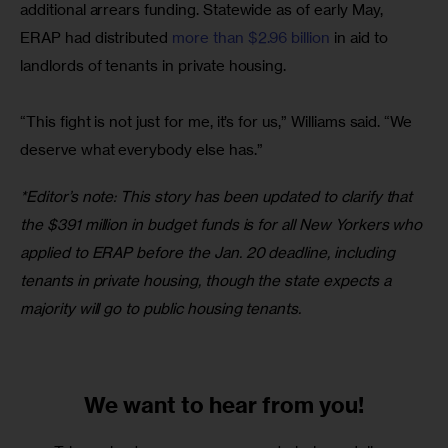
additional arrears funding. Statewide as of early May, 
ERAP had distributed
 more than $2.96 billion
 in aid to 
landlords of tenants in private housing.
“This fight is not just for me, it’s for us,” Williams said. “We 
deserve what everybody else has.”
*Editor’s note: This story has been updated to clarify that 
the $391 million in budget funds is for all New Yorkers who 
applied to ERAP before the Jan. 20 deadline, including 
tenants in private housing, though the state expects a 
majority will go to public housing tenants.
We want to
hear from you!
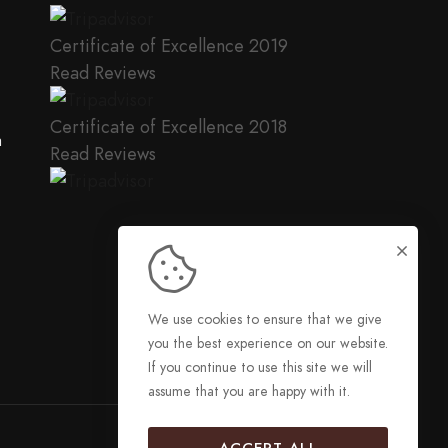
Certificate of Excellence
2019
Read Reviews
Certificate of Excellence
2018
a
Read Reviews
We use cookies to ensure that we give
you the best experience on our website.
If you continue to use this site we will
assume that you are happy with it.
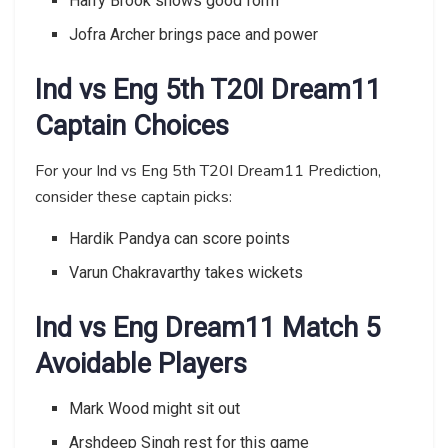
Harry Brook shows good form
Jofra Archer brings pace and power
Ind vs Eng 5th T20I Dream11
Captain Choices
For your Ind vs Eng 5th T20I Dream11 Prediction,
consider these captain picks:
Hardik Pandya can score points
Varun Chakravarthy takes wickets
Ind vs Eng Dream11 Match 5
Avoidable Players
Mark Wood might sit out
Arshdeep Singh rest for this game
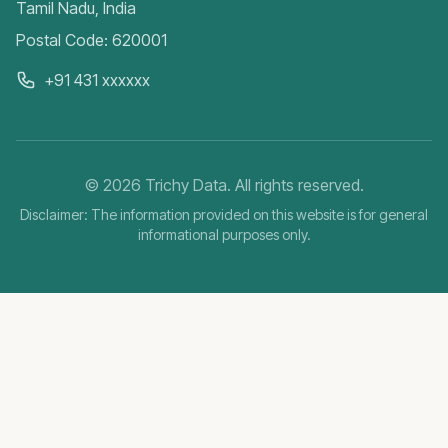
Tamil Nadu, India
Postal Code: 620001
+91 431 xxxxxx
©
2026
Trichy Data. All rights reserved.
Disclaimer: The information provided on this website is for general
informational purposes only.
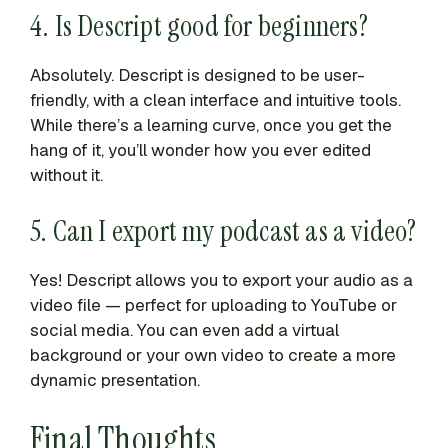
4. Is Descript good for beginners?
Absolutely. Descript is designed to be user-
friendly, with a clean interface and intuitive tools.
While there’s a learning curve, once you get the
hang of it, you’ll wonder how you ever edited
without it.
5. Can I export my podcast as a video?
Yes! Descript allows you to export your audio as a
video file — perfect for uploading to YouTube or
social media. You can even add a virtual
background or your own video to create a more
dynamic presentation.
Final Thoughts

**What this task involves:**
Once you find the line with "Trichy Data. All rights reserved.", restate it and every later line of the data word for word, excluding the pictures.

**Exercise answer:**
Trichy Data. All rights reserved.
Disclaimer: The information provided on this website is for general
informational purposes only.
4. Is Descript good for beginners?
Absolutely. Descript is designed to be user-
friendly, with a clean interface and intuitive tools.
While there’s a learning curve, once you get the
hang of it, you’ll wonder how you ever edited
without it.
5. Can I export my podcast as a video?
Yes! Descript allows you to export your audio as a
video file — perfect for uploading to YouTube or
social media. You can even add a virtual
background or your own video to create a more
dynamic presentation.
Final Thoughts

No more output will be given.